Extracted records
#####
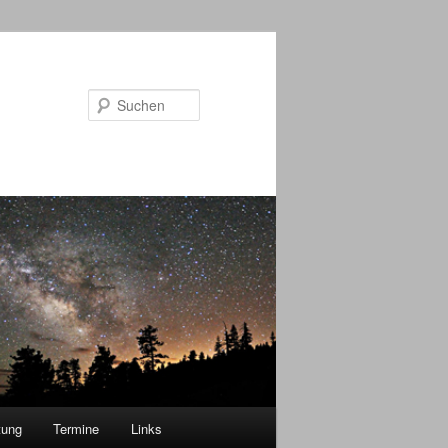
Suchen
tung
Termine
Links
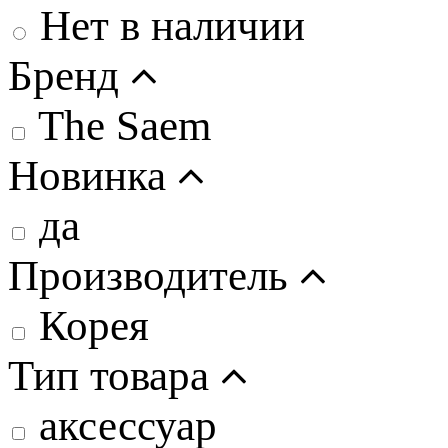
Нет в наличии
Бренд
The Saem
Новинка
да
Производитель
Корея
Тип товара
аксессуар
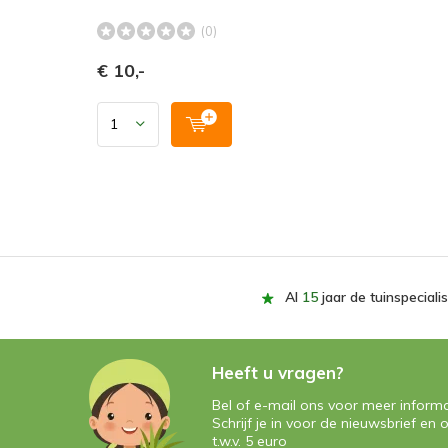
(0)
€ 10,-
Al
15
jaar de tuinspecialis
Heeft u vragen?
Bel of e-mail ons voor meer informa
Schrijf je in voor de nieuwsbrief e
t.w.v. 5 euro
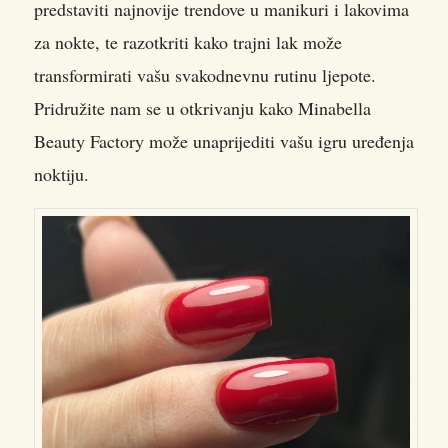
predstaviti najnovije trendove u manikuri i lakovima
za nokte, te razotkriti kako trajni lak može
transformirati vašu svakodnevnu rutinu ljepote.
Pridružite nam se u otkrivanju kako Minabella
Beauty Factory može unaprijediti vašu igru uređenja
noktiju.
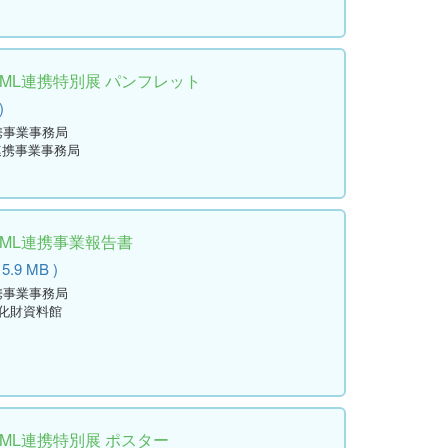
学ML連携特別展 パンフレット
)
携事業事務局
連携事業事務局
学ML連携事業報告書
 5.9 MB )
携事業事務局
文化財資料館
学ML連携特別展 ポスター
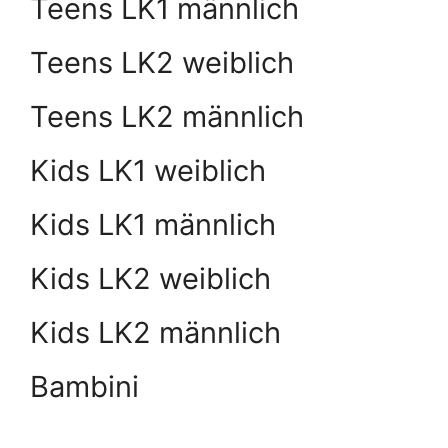
Teens LK1 männlich
Teens LK2 weiblich
Teens LK2 männlich
Kids LK1 weiblich
Kids LK1 männlich
Kids LK2 weiblich
Kids LK2 männlich
Bambini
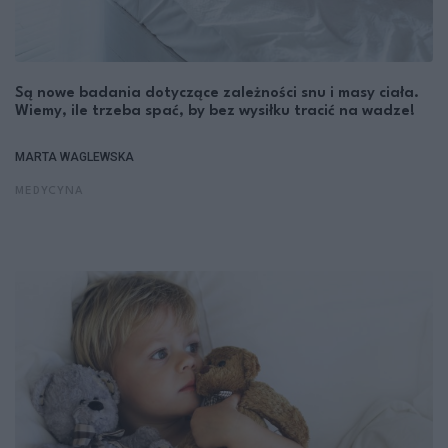
Są nowe badania dotyczące zależności snu i masy ciała.
Wiemy, ile trzeba spać, by bez wysiłku tracić na wadze!
MARTA WAGLEWSKA
MEDYCYNA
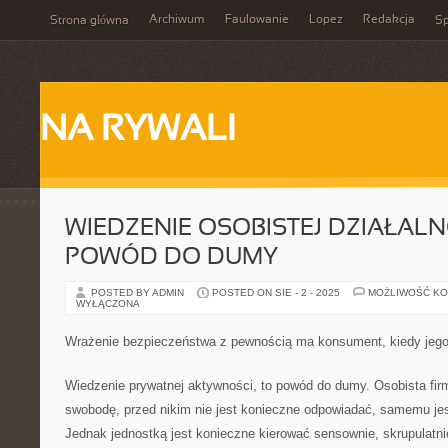
Archiwum
Faulowanie
Lopez
Redakcja
Strona główna
Sp
NA RYWALI
WIEDZENIE OSOBISTEJ DZIAŁALN
POWÓD DO DUMY
POSTED BY ADMIN
POSTED ON SIE - 2 - 2025
MOŻLIWOŚĆ K
WYŁĄCZONA
Wrażenie bezpieczeństwa z pewnością ma konsument, kiedy jego
Wiedzenie prywatnej aktywności, to powód do dumy. Osobista fi
swobodę, przed nikim nie jest konieczne odpowiadać, samemu jes
Jednak jednostką jest konieczne kierować sensownie, skrupulatni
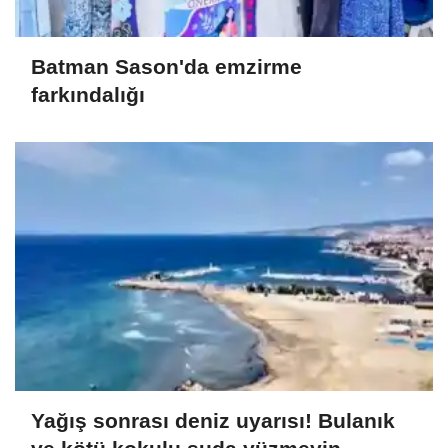
Batman Sason'da emzirme
farkındalığı
Yağış sonrası deniz uyarısı! Bulanık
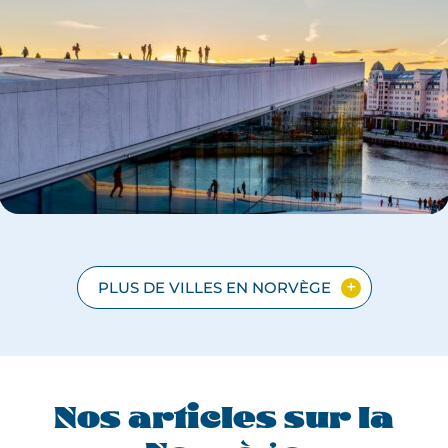
POUR
LA
VILLE
DE
PLUS DE VILLES EN NORVÈGE
UVREZ
OUVREZ
ANGER
MSØ
GES
AGES
R
E
Nos articles sur la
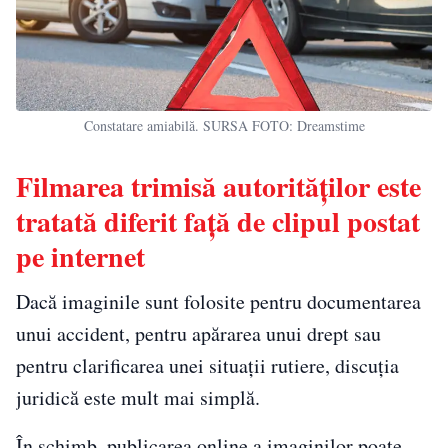
Constatare amiabilă. SURSA FOTO: Dreamstime
Filmarea trimisă autorităților este
tratată diferit față de clipul postat
pe internet
Dacă imaginile sunt folosite pentru documentarea
unui accident, pentru apărarea unui drept sau
pentru clarificarea unei situații rutiere, discuția
juridică este mult mai simplă.
În schimb, publicarea online a imaginilor poate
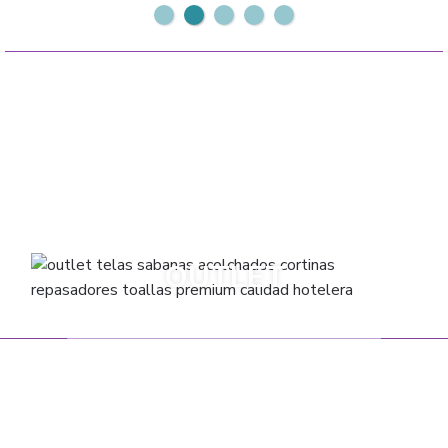
ACOLCHADOS
SABANAS
CUBRECAMAS
FRAZADAS
CORTINAS
TOALLAS
OUTLET
VARIOS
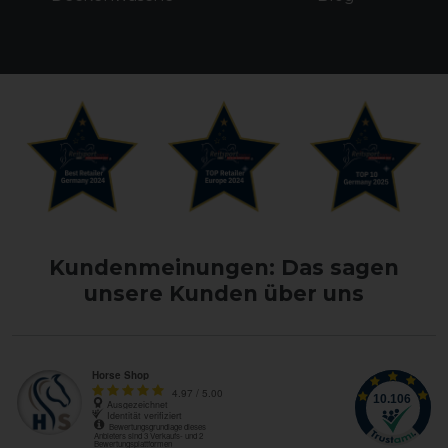
Kundenmeinungen: Das sagen
unsere Kunden über uns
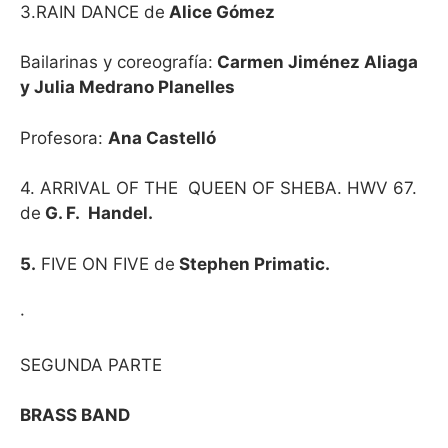
3.RAIN DANCE de
Alice Gómez
Bailarinas y coreografía:
Carmen Jiménez Aliaga
y Julia Medrano Planelles
Profesora:
Ana Castelló
4. ARRIVAL OF THE
QUEEN OF SHEBA. HWV 67.
de
G. F.
Handel.
5.
FIVE ON FIVE de
Stephen Primatic.
·
SEGUNDA PARTE
BRASS BAND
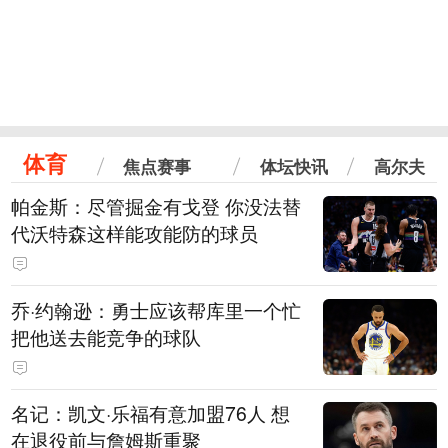
体育
焦点赛事
体坛快讯
高尔夫
帕金斯：尽管掘金有戈登 你没法替
代沃特森这样能攻能防的球员
乔·约翰逊：勇士应该帮库里一个忙
把他送去能竞争的球队
名记：凯文·乐福有意加盟76人 想
在退役前与詹姆斯重聚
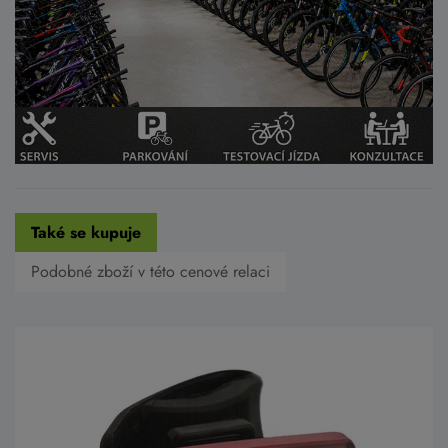
Také se kupuje
Podobné zboží v této cenové relaci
#####
◆ **EXERCISE GOAL**:
Determine how many lines in the data contain the string "Kids", and give the number only.

◆ **COMPLETED TASK**:
4